Uzma herself did not speak but her father was told that she had decided to dedicate her life to the faith. According to Uzma’s father, Maulana Abdul Aziz (the head of the adjoining Lal Masjid) also met with him and told him that Uzma would not be returned to him

Uzma’s father decided to take the issue to court filing a petition with the Supreme Court of Pakistan, asking for judicial intervention and an order requiring Jamia Hafsa to return Uzma to his custody. The Supreme Court turned over the case to the Islamabad Sessions court so that they could conduct an investigation.

In the court filings, it was also discovered that he, Uzma’s father had arranged her marriage to a cousin. Uzma did not wish to marry this cousin and allegedly this was one of the reasons she took refuge at Jamia Hafsa. In a hearing on the case held on January 21, 2015, Uzma had refused to return to her father’s house.

See: Lal Masjid ‘detainee’ refuses to return to her parents

The Sessions court judge ordered that she be placed in Darul Aman in Rawalpindi during the adjudication of the case. Then about a week later, at another hearing, he ordered that she be removed from the Darul Aman and transferred to the Benazir Bhutto Shelter and Crisis Centre so she could receive counseling.

This past week, the court reached a verdict.

Judge Nazir Ahmed Gajjana ordered that Uzma Qayyum be ordered to return to her father’s custody.

According to the court filing the parties had reached an agreement through which Uzma would be allowed to exercise her consent in who to marry and continue her education; and that the dictates of sharia would be followed by her family.

In return, Uzma promised not to run away again and not meet with the people from Jamia Hafsa without the presence of her parents. The law, mandates that fathers are the guardians of unmarried women, and per its stipulations, Uzma had to be returned.

Her case, however, represents more than that.

Pakistan is rife with examples of women’s choices being abridged by the law, by culture and by social mores.

In this case, Uzma ran from one hell to another; seeking to avoid the burden of an unwanted marriage by aligning herself with a militant agenda that delights in aggression against society.

In the bizarre binary that resulted from this, the court had to choose between sentencing Uzma to an old hell or allow her to remain in a new one.

That then, is the tragedy of the case — a choice between two competing banishments. Perhaps, the court considered that permitting Uzma to stay at Jamia Hafsa would entail greater ills; allow her to be implicated in the commission of crimes.

Against that, ordering her to return home involved a misery that would be limited only to her and possibly her family; a grown runaway woman returned home, hence sentenced to their control for lack of alternatives.
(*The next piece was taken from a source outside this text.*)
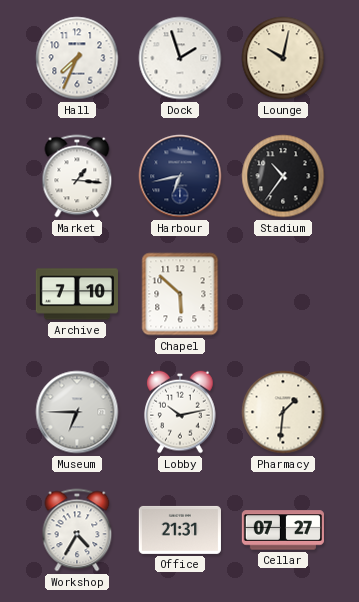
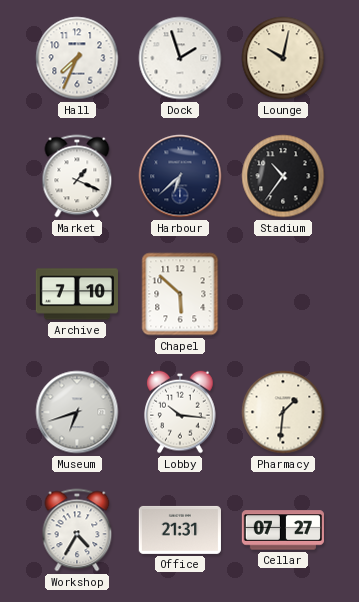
Market: 1:16 -> 1:19
Harbour: 6:43 -> 6:38
Museum: 6:45 -> 6:42
Lobby: 10:13 -> 10:16
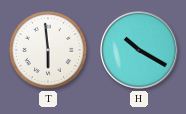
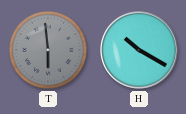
T dial: white -> grey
The stipulations of the Court agreement, including Uzma’s insistence that her choice and consent be respected in matters of marriage are laudable aspirations.
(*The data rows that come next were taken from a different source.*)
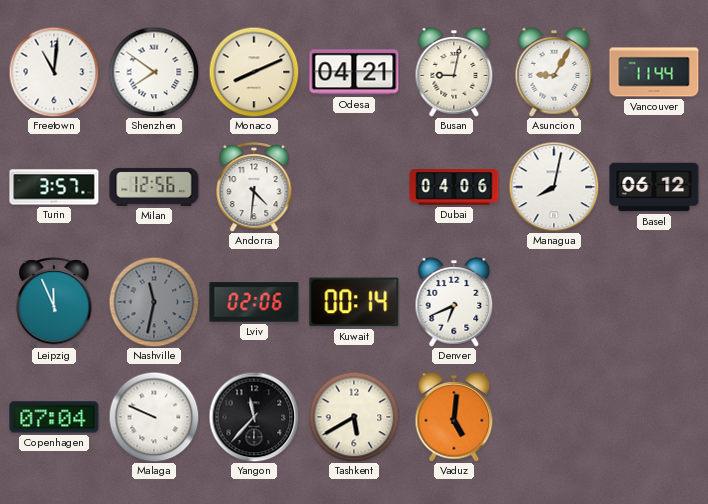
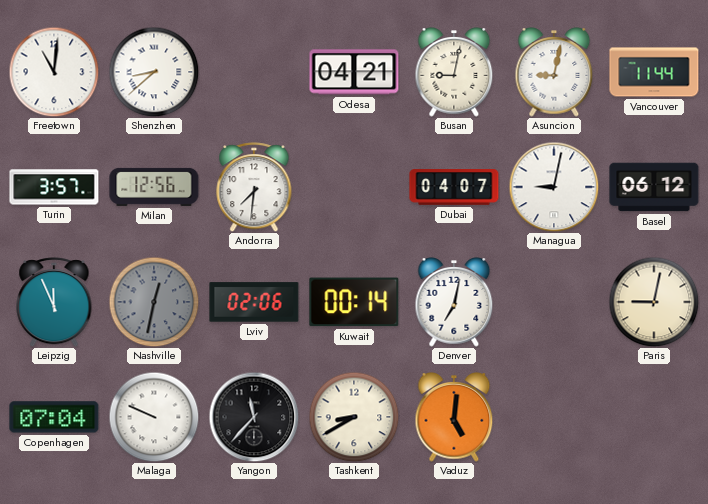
Shenzhen: 7:51 -> 8:38
Monaco: 8:11 -> none
Asuncion: 9:05 -> 9:02
Andorra: 4:31 -> 7:31
Dubai: 04:06 -> 04:07
Managua: 8:02 -> 9:02
Nashville: 11:32 -> 12:32
Denver: 6:41 -> 7:02
Paris: none -> 9:02
Tashkent: 5:40 -> 8:40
In reality, considering the daily wear and tear a family can exercise on anyone’s will, the Court's terms and conditions are unlikely to mean much when it comes to Uzma’s ability to make choices for herself.

Would it really surprise anyone if in the coming weeks and months and years, as the hubbub over the case dies and daily realities become more proximate, the dictates and demands of the near and dear eventually win out?
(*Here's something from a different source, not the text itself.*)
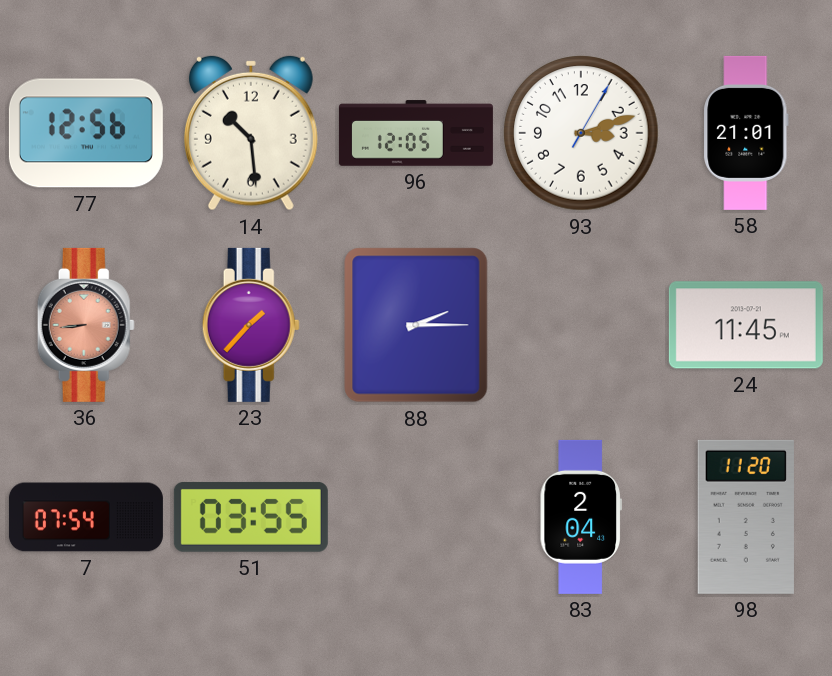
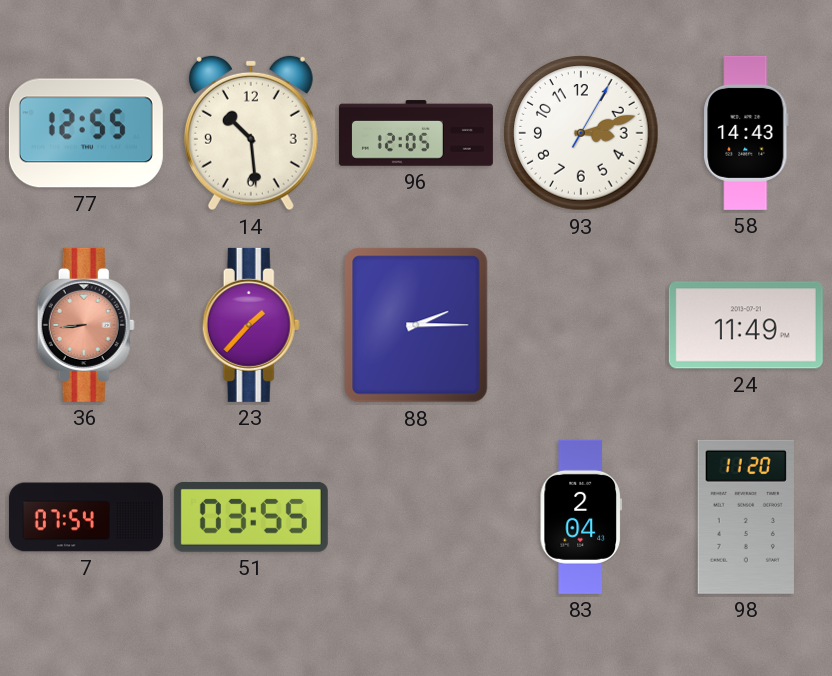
77: 12:56 -> 12:55
58: 21:01 -> 14:43
24: 11:45 -> 11:49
There is nowhere else to run to, and captivity eliminates all choice.

They will acquiesce to whatever marriage or pretense at happiness comes their way, and live the life of compromise so well known to the women of her country.

Uzma Qayyum’s case should give all Pakistani women pause.

Are these the only parameters of choice that we can offer girls like Uzma?

Their turn to militant institutions and their caustic seductions represent in sum the failure of Pakistani society to present any other options.

The court’s reiteration that a woman be returned to her father’s custody, while a reprieve against her cultish indoctrination by Jamia Hafsa, affirms the rule that should rile any Pakistani woman; that father, son, brother or husband, each and all are more entitled to make choices for them than they are for themselves.